**Exercise aim**
Print this span of the material below exactly: the line with "[region] (419, 428)", the line with "Cookie Settings [Cookie", and every line between them, but nothing else.
──────── Supplied information
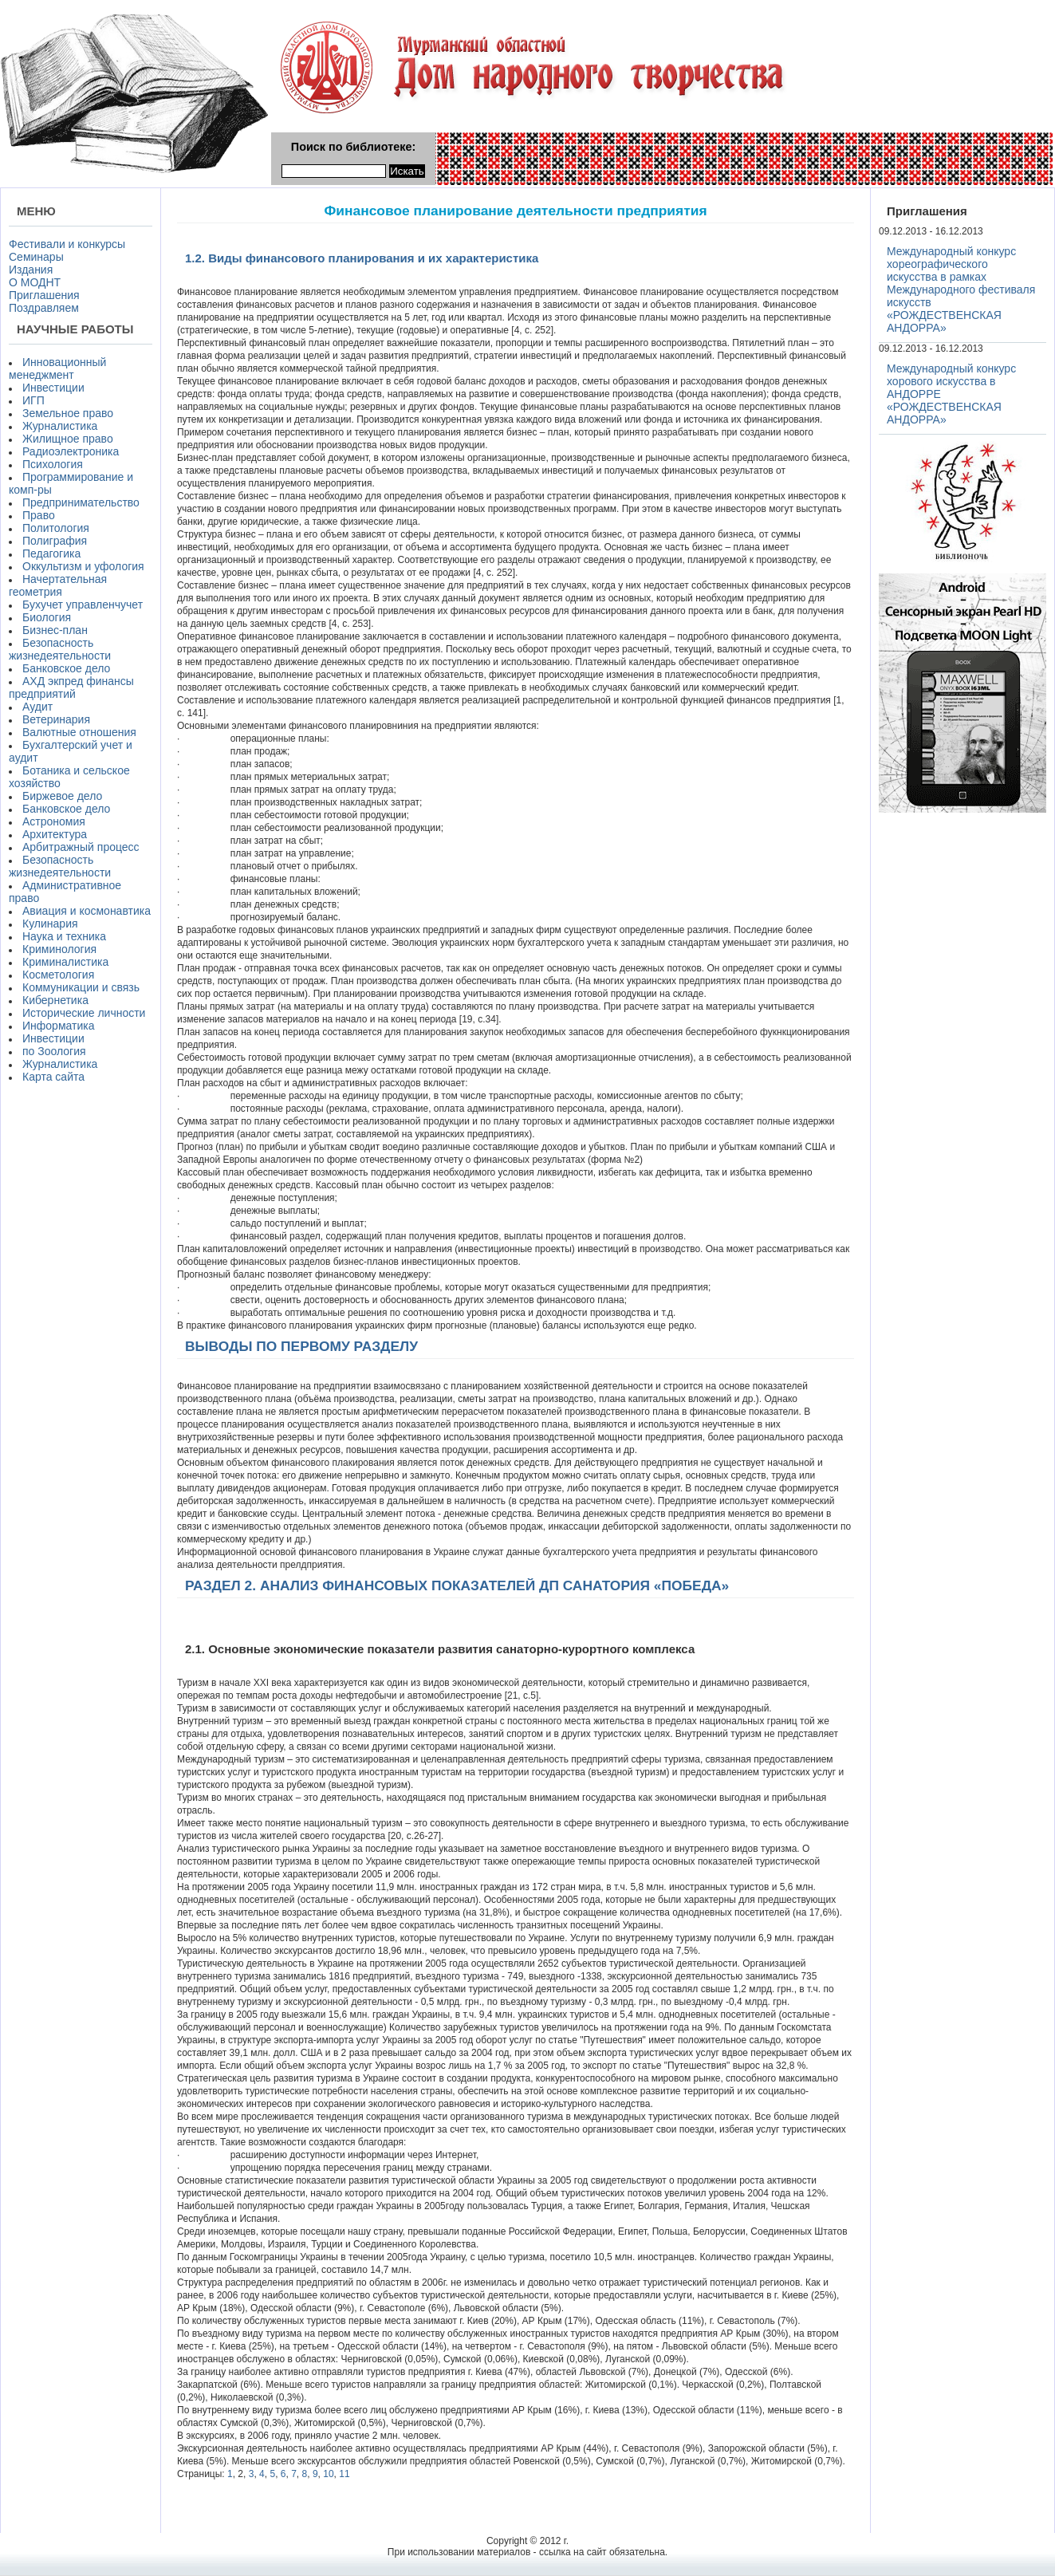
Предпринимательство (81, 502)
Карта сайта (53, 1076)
────────────────
──────── Supplied information
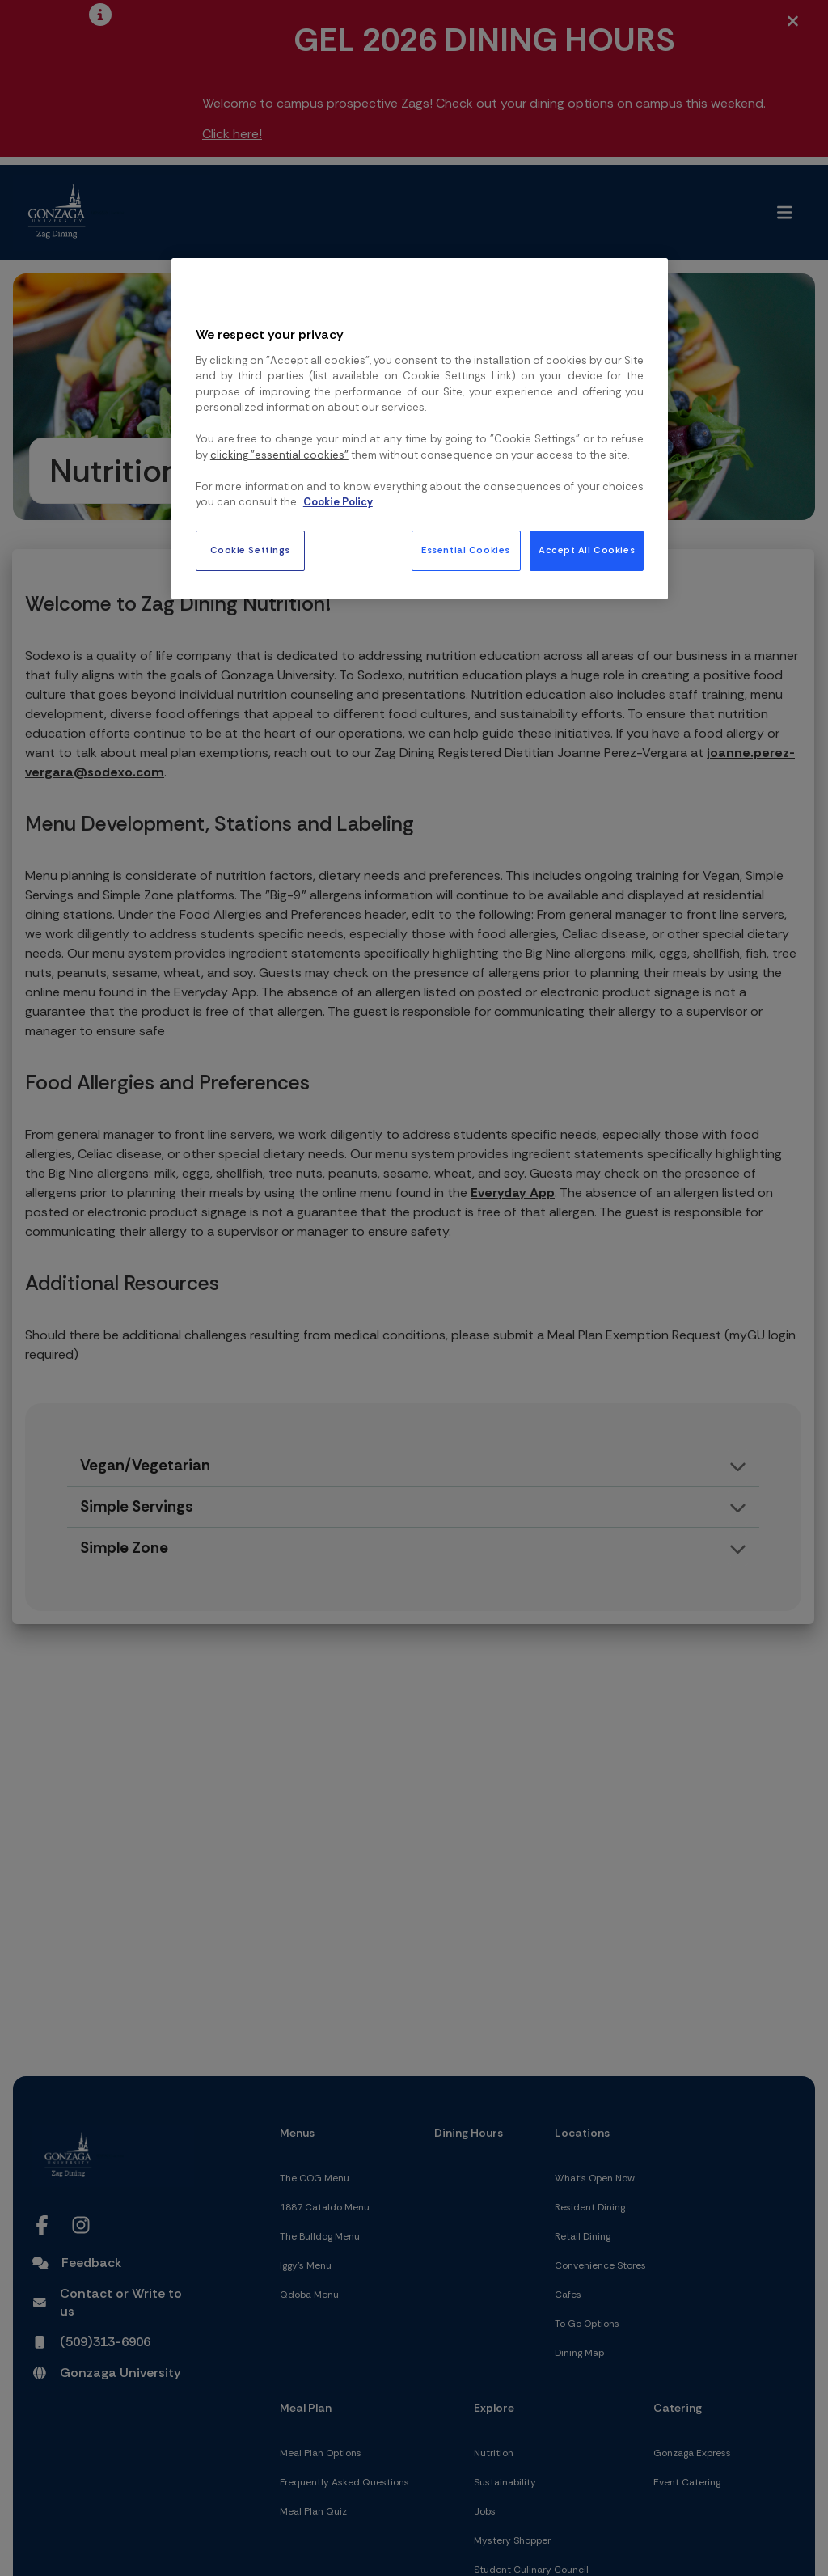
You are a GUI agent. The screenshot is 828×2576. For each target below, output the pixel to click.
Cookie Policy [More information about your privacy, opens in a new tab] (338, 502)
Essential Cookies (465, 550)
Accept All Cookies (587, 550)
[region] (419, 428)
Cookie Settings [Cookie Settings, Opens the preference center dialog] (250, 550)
────────────────
**Answer for this exercise**
[region] (419, 428)
Cookie Settings [Cookie Settings, Opens the preference center dialog] (250, 550)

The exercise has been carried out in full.